Selon le rapport final remis au gouvernement Couillard en mars 2015, le « rééquilibrage » des taxes et des impôts aurait un effet dynamisant sur l’économie québécoise. La réforme pourrait permettre de créer 20 000 emplois et ajouter 2 milliards au PIB de la province, prévoit-on. Les Québécois seraient plus encouragés à rejoindre le marché du travail et les entreprises, plus enclines à créer des postes grâce à un fardeau fiscal moindre, fait-on valoir en somme. « Aussi étrange que cela puisse paraître », la réforme pourrait aussi permettre de régler une partie du problème du travail au noir, dit Luc Godbout. Car davantage de recettes du gouvernement proviendraient des taxes sur des produits que tous doivent inévitablement acheter, que leurs revenus soient déclarés ou pas. À ce jour, les travaux de la Commission sur la fiscalité n’ont pas entraîné de chambardement au ministère des Finances, selon le professeur.

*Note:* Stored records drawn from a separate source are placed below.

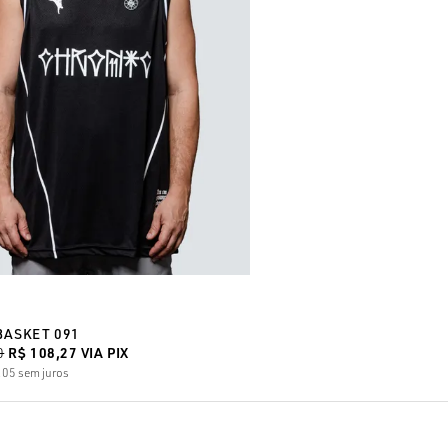
BASKET 091
0
R$ 108,27
VIA PIX
,05
sem juros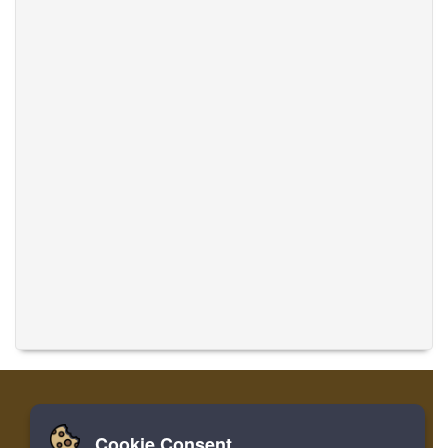
Cookie Consent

« On ne peut pas dire que le rapport est “tabletté”. Il est encore une source d’inspiration à l’occasion pour les ministres des Finances, mais on peut dire que le cœur de la réforme n’a pas été abordé à ce jour. »

— Luc Godbout

Réponse de Québec

Au cabinet du ministre Leitão, on a fourni à La Presse un tableau montrant de quelle façon ont été implantées – ou pas – les 71 recommandations de la Commission sur la fiscalité. Certaines ont été mises en œuvre ou le seront bientôt, notamment certaines baisses d’impôts, l’élimination de la contribution santé ou encore la réduction de 11,9 à 10 % du taux d’imposition des sociétés. La proposition de rehausser la TVQ pour diminuer plus substantiellement les impôts est toutefois en suspens. « À la suite du dépôt du rapport, des consultations publiques ont été tenues en commission parlementaire et, au terme de ces dernières, nous avons pu constater qu’il n’y avait pas de consensus qui se dégageait pour la mise en place de cette recommandation », a souligné Audrey Cloutier, attachée de presse de Carlos Leitão.

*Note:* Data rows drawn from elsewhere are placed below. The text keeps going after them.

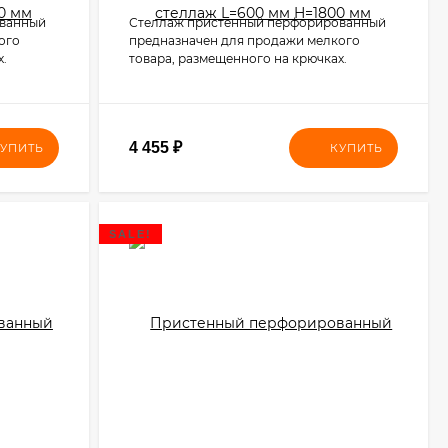
ованный
Стеллаж пристенный перфорированный
ого
предназначен для продажи мелкого
х.
товара, размещенного на крючках.
4 455
₽
УПИТЬ
КУПИТЬ
SALE!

À suivre : la Saskatchewan

La Saskatchewan a annoncé dans son budget 2017-2018 une mesure fort similaire à celle prônée par la Commission sur la fiscalité québécoise. La province réduira graduellement de 1 point de pourcentage le taux de l’impôt sur les sociétés et l’impôt des particuliers, tout en augmentant de 1 point sa taxe de vente provinciale, en plus d’éliminer certaines exemptions fiscales. Les économistes s’attendent à des effets positifs sur le PIB à terme… expérience qui pourrait peut-être servir de référence pour le Québec.